◆ **Activity**: From the records that follow, copy every line that contains the word "SendNOW".
-------- Information
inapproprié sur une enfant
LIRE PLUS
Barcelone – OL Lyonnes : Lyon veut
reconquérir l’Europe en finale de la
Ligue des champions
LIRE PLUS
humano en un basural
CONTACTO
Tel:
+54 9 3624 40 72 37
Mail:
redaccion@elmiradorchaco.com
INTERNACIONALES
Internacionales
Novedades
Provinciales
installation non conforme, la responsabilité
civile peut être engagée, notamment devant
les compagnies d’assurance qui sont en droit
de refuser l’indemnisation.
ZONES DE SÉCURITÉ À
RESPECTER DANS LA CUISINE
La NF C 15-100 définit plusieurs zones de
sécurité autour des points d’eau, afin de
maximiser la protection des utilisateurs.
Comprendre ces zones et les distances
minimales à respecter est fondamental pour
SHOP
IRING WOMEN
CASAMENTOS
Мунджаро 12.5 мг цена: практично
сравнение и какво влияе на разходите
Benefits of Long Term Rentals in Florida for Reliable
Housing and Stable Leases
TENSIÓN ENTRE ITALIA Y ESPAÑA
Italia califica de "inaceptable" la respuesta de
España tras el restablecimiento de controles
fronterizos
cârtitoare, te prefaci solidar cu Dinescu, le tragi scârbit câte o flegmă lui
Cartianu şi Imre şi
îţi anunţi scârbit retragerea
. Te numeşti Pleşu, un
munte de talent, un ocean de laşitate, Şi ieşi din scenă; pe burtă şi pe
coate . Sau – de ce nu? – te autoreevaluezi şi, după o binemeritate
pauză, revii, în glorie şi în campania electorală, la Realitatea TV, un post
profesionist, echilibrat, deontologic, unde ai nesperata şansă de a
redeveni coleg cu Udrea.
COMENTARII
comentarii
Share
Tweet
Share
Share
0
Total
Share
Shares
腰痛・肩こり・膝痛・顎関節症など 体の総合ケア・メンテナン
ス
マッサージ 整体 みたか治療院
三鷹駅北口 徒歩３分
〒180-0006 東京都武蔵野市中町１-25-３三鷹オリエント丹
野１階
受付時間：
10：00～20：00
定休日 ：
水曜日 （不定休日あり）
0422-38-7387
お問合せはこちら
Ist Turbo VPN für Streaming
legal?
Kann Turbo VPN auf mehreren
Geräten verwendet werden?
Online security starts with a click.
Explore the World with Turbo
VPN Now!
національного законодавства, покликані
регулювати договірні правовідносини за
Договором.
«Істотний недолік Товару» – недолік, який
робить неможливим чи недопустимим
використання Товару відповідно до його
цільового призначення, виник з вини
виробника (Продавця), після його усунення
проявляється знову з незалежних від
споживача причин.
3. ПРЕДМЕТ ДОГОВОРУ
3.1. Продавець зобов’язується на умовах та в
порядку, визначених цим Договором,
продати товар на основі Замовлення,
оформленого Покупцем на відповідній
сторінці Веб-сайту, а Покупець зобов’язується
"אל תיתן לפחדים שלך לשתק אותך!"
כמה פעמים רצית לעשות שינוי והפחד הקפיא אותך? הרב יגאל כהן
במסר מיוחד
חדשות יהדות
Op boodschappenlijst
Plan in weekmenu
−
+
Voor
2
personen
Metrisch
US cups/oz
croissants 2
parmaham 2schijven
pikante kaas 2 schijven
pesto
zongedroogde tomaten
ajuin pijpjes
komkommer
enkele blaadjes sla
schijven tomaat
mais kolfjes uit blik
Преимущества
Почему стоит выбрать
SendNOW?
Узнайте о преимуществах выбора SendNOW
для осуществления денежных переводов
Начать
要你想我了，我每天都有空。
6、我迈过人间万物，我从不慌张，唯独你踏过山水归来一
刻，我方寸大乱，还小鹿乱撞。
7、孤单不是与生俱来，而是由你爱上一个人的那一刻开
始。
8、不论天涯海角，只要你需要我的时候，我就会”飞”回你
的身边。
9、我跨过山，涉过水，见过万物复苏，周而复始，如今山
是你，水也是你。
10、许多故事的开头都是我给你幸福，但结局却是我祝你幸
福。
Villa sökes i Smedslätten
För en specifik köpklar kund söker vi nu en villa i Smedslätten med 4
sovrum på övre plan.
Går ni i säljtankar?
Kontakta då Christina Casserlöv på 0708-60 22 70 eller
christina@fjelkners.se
----------------
◆ **Completed exercise**:
SendNOW?
Узнайте о преимуществах выбора SendNOW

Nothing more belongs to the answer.